Vacances d'été: pourquoi il faudra s'armer de patience dans les aéroports français

Si les professionnels du secteur ne prévoient pas de chaos à l'image de certains aéroports européens, le bond attendu du trafic combiné aux pénuries de personnels vont allonger les temps d'attente.

Files d'attente d'embarquement qui s'allongent jusqu'à l'extérieur des aéroports, attentes interminables lors des vérifications de sécurité, retards en pagaille et bagarre entre les passagers... Ces images de chaos s'observent déjà dans de nombreux aéroports européens (Londres, Amsterdam...) et devraient encore perdurer cet été pour les grandes vacances à cause des manques de personnels au sol et à bord des avions.

Les aéroports français n'échapperont pas à ces dysfonctionnements même si la situation semble moins tendue qu'ailleurs en Europe.

"Il y aura 15 à 20% de pénurie de personnels dans les aéroports français. On sauve les meubles grâce au chômage partiel mis en place pendant la crise sanitaire qui a permis de sauver des compétences mais pas toutes", explique Thomas Juin, président de l'Union des aéroports français qui s'exprimait lors du congrès annuel de la Fnam (Fédération nationale de l'aviation et de ses métiers) qui se tenait ce jeudi à Paris.

80 à 85% des effectifs seront présents mais des disparités régionales

Pas de chaos en perspective mais des temps d'attente largement rallongés: les passagers devront prendre leurs précautions et arriver bien en avance avant l'heure de décollage (au moins 3 heures donc). Car les personnels qui manquent le plus sont les agents de sécurité et les agents d'escale.

Cette pénurie va se combiner à un rebond fort du trafic. "L'activité pour cet été est 20% supérieure à celle de 2019, il y a une envie très forte de voyager, d'ailleurs la durée des séjours augmente aussi de 20%" confirme Jean-Pierre Mas, président des entreprises du voyage.

On peut s'interroger sur cette situation. Le secteur aérien constate depuis plusieurs mois cette reprise forte, pourquoi alors ne pas avoir anticipé en recrutant des personnels pour cet été. La réponse est simple: le secteur a été échaudé par les multiples stop-and-go dus à la pandémie et les candidats se font rares.

Pour offrir une bonne qualité de service, les aéroports français cherchent désespérément 4500 personnes. "On va passer l'été mais ça sera compliqué. Si au global on aura 80/85% des effectifs, dans certains endroits comme à Lyon ou Nantes, on ne trouve personne. On se fait cannibaliser par d'autres employeurs comme Amazon", estime Didier Montegut, directeur général du groupe 3S Alyzia, un opérateur d’assistance aux compagnies aériennes en escale.

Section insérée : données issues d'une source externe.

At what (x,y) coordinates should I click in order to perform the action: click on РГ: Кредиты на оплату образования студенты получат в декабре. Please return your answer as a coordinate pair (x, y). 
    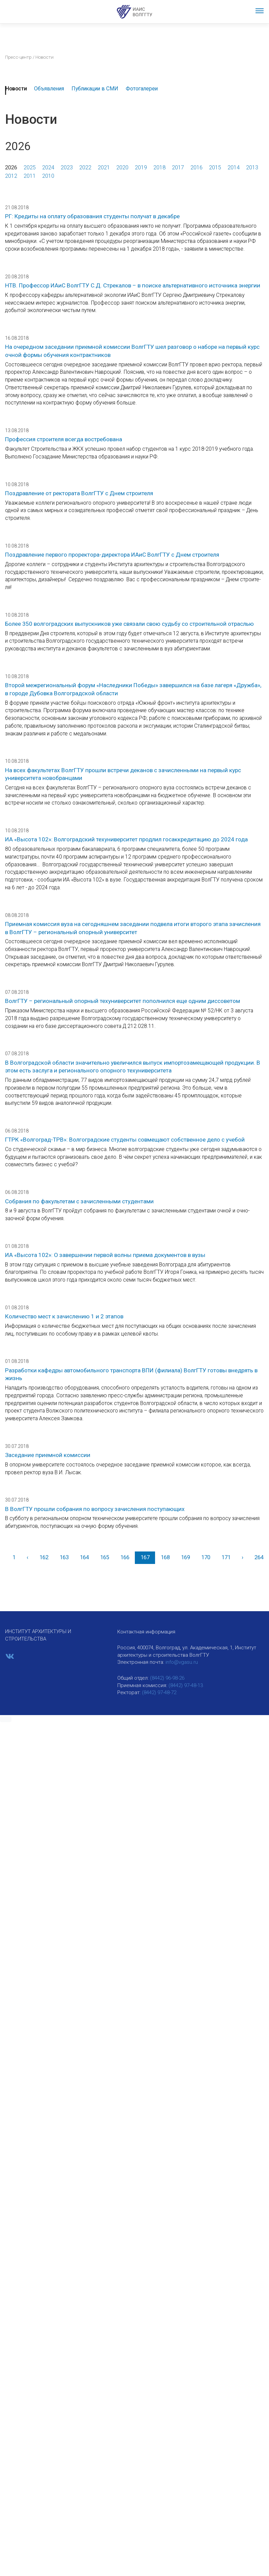
    Looking at the image, I should click on (92, 216).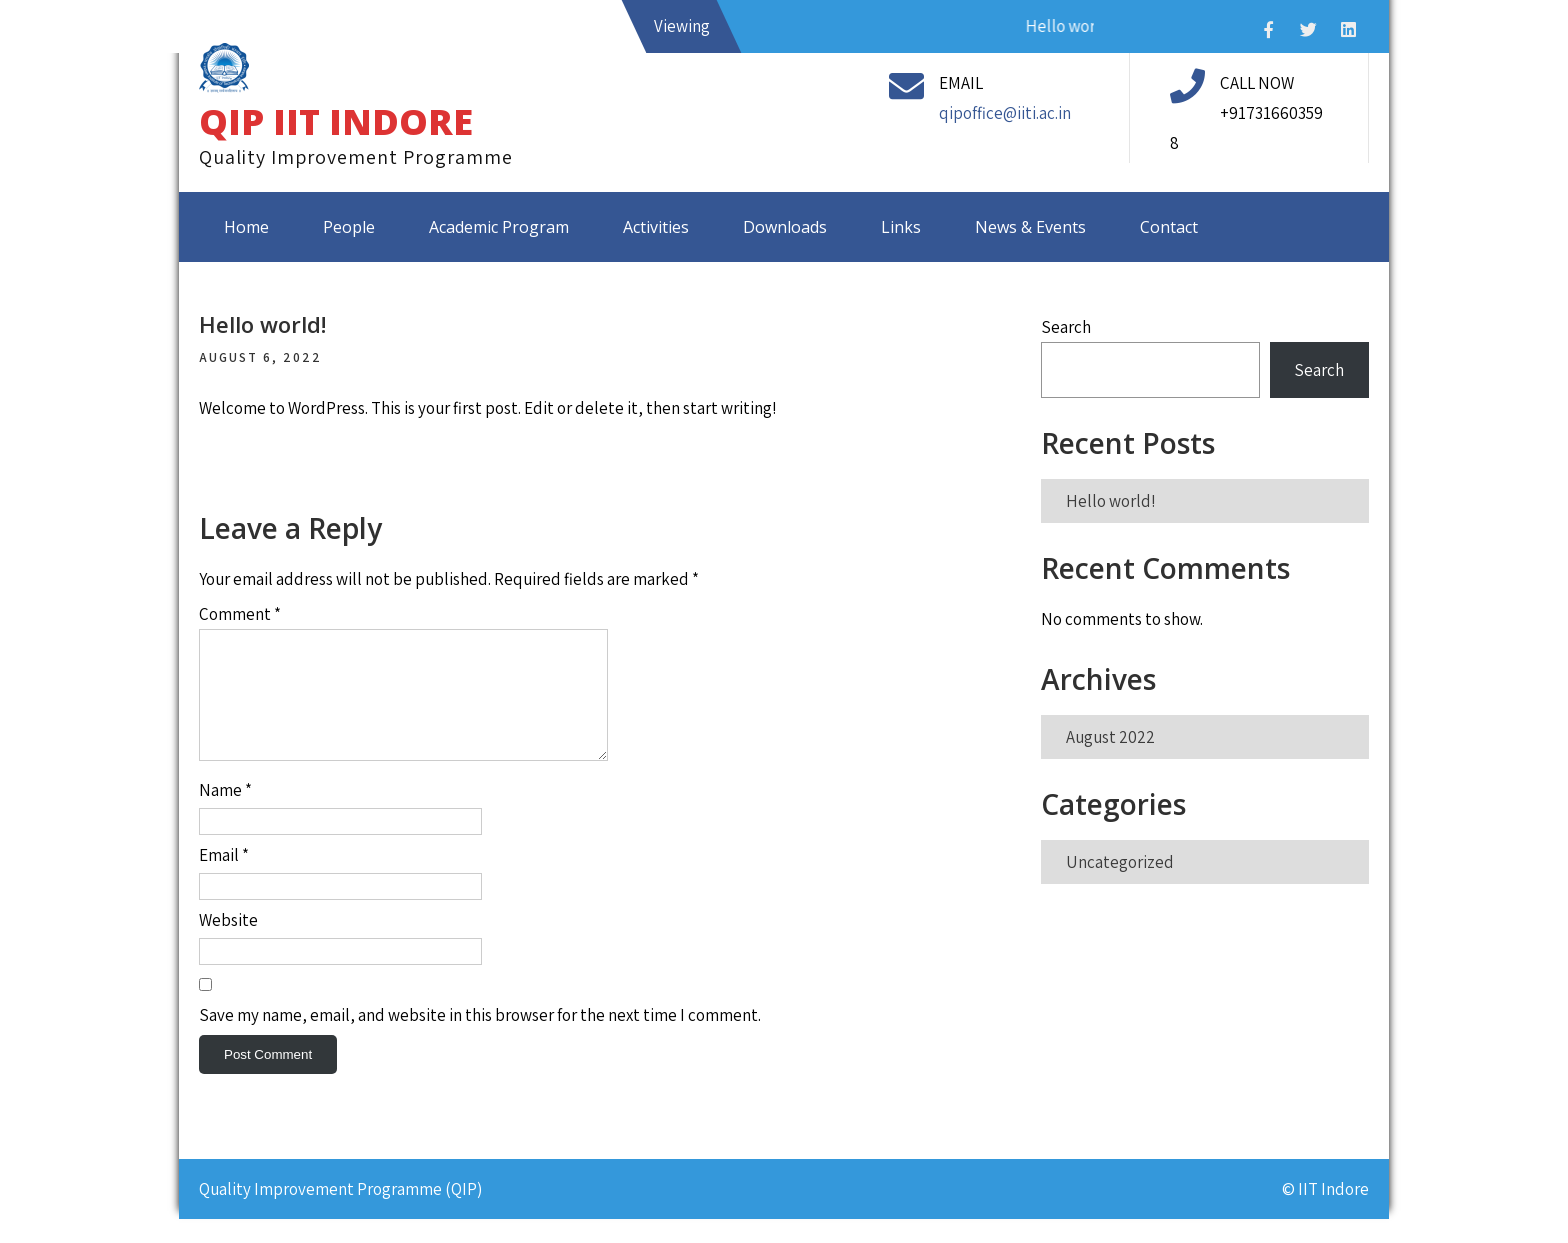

Nombreuses contraintes qui font fuir les jeunes

Le monde aéroportuaire souffre en fait des mêmes contraintes d'attractivité que l'hôtellerie-restauration par exemple. On peut citer: les horaires décalés, les plannings tardifs, le manque d'accessibilité des infrastructures (pas de transports en commun en pleine nuit), des contrats courts et bien sûr les salaires.

Mais ce n'est pas tout. La filière déplore les délais de recrutements très longs entre la signature du contrat et la prise de poste car il faut obtenir de nombreuses autorisations administratives (les fameux badges) notamment pour les emplois liés à la sécurité. "Cela suffit à perdre un candidat" souligne Didier Montegut.

Sans oublier la méconnaissance des métiers proposés et une image qui ne correspond plus à la réalité. "Beaucoup de jeunes estiment désormais que travailler pour le secteur de l'aviation est toxique. Ils ne veulent plus y aller. Le nombre de contrats pros en apprentissage s'écroule littéralement alors qu'on a les outils et les financements ", se désole Raphaël Caccia, trésorier de l'Akto, un spécialiste de la formation professionnelle.

"Il faut aller parler aux jeunes des quartiers populaires, leur dire que mécanicien d'avions, ce n'est plus avoir les mains dans le cambouis. Il y a une vraie ignorance de ces métiers", renchérit Michel Leprêtre, président de l'établissement public territorial Grand-Orly.

Manque de visibilité qui n'incite pas à des recrutements sur le long terme

Il s'agit donc dans l'urgence de travailler la communication, la présence dans les lycées et les collèges, mettre en avant les CFA et bien sûr augmenter les salaires qui sont trop bas.

Surtout, il y a très peu de différences en rémunération entre celui qui a une vraie qualification et celui qui n'en a pas. "Augmenter les salaires, revoir la classification des métiers, la convention collective sont des priorités", souligne Raphaël Caccia. Mais les négociations sectorielles beaucoup de temps et les avancées sont longues à se concrétiser...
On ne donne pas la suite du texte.